[[ INFORMATION open ]]

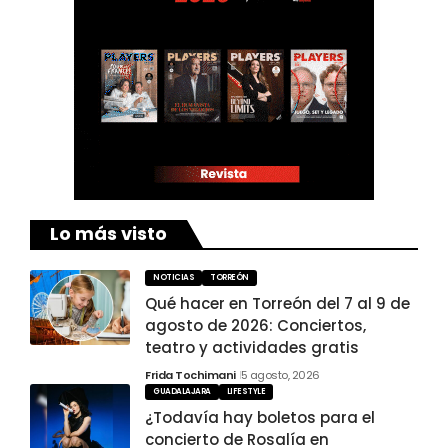
Lo más visto
NOTICIAS
TORREÓN
Qué hacer en Torreón del 7 al 9 de
agosto de 2026: Conciertos,
teatro y actividades gratis
Frida Tochimani
5 agosto, 2026
GUADALAJARA
LIFESTYLE
¿Todavía hay boletos para el
concierto de Rosalía en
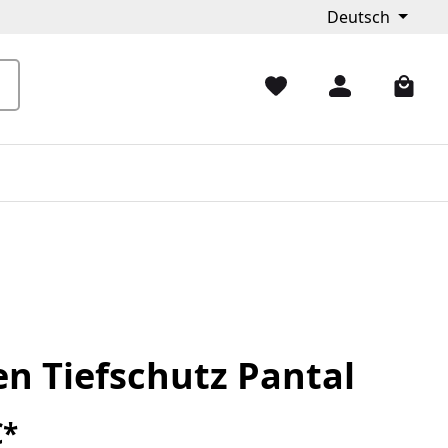
Deutsch
en Tiefschutz Pantal
€*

[[ INFORMATION closed ]]

● TASK DIRECTIONS: Output exactly the lines from the one containing "boletos para el" through the last line of the records above, both included, leaving out any pictures.

● WRITTEN SOLUTION:
¿Todavía hay boletos para el
concierto de Rosalía en
Deutsch
en Tiefschutz Pantal
€*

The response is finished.